At first this problem might seems a bit tough but it is easy and has a pattern which is as follow.

I have applied the bottom up dynamic programming approach to fill the array and noticed that only number divisible by 4 are the positions where player1(playing first chance) is losing.

```
class Solution {
public:
bool canWinNim(int n) {
return n%4 ;
}
};
```

**Base case :**

If the numbers of stones are 1,2 or 3, then player 1 will win.

If the numbers of stones are 4, then player 1 will lose irrespective of the number of stones he/she remove

So lookup table will look like this : W[1]->W[2]->W[3]->L[4].- For num_stones=5, the player can either remove 1,2 or 3 stones i.e. the other player (player 2) will win if the number of stones left are 1,2 or 3 and will lose only when the number of stones left are 4 ( see the lookup table in step 1) .

So, if Player1 remove 1 stone, the number of stones left will be 4, which will defeat player2. So, now the lookup entry for num_stones=5 will be W.

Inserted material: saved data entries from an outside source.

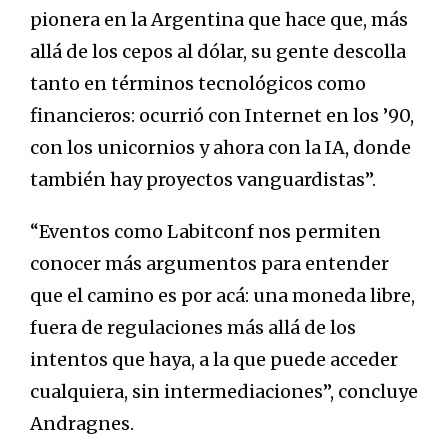
pionera en la Argentina que hace que, más
allá de los cepos al dólar, su gente descolla
tanto en términos tecnológicos como
financieros: ocurrió con Internet en los ’90,
con los unicornios y ahora con la IA, donde
también hay proyectos vanguardistas”.
“Eventos como Labitconf nos permiten
conocer más argumentos para entender
que el camino es por acá: una moneda libre,
fuera de regulaciones más allá de los
intentos que haya, a la que puede acceder
cualquiera, sin intermediaciones”, concluye
Andragnes.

Lookup now will look like this : W->W->W->L->W (for player 1-> who is taking the first chance). - Likewise, we can fill the complete lookup table by looking at the values at last three index. If anyone of them is L => Player 1 will win the game as he will remove only that many number of stones which will bring player 2 to the L position
- In the end, you will notice that only positions 4->8->12->16 will contain L for player 1 thus answer is simple n%4.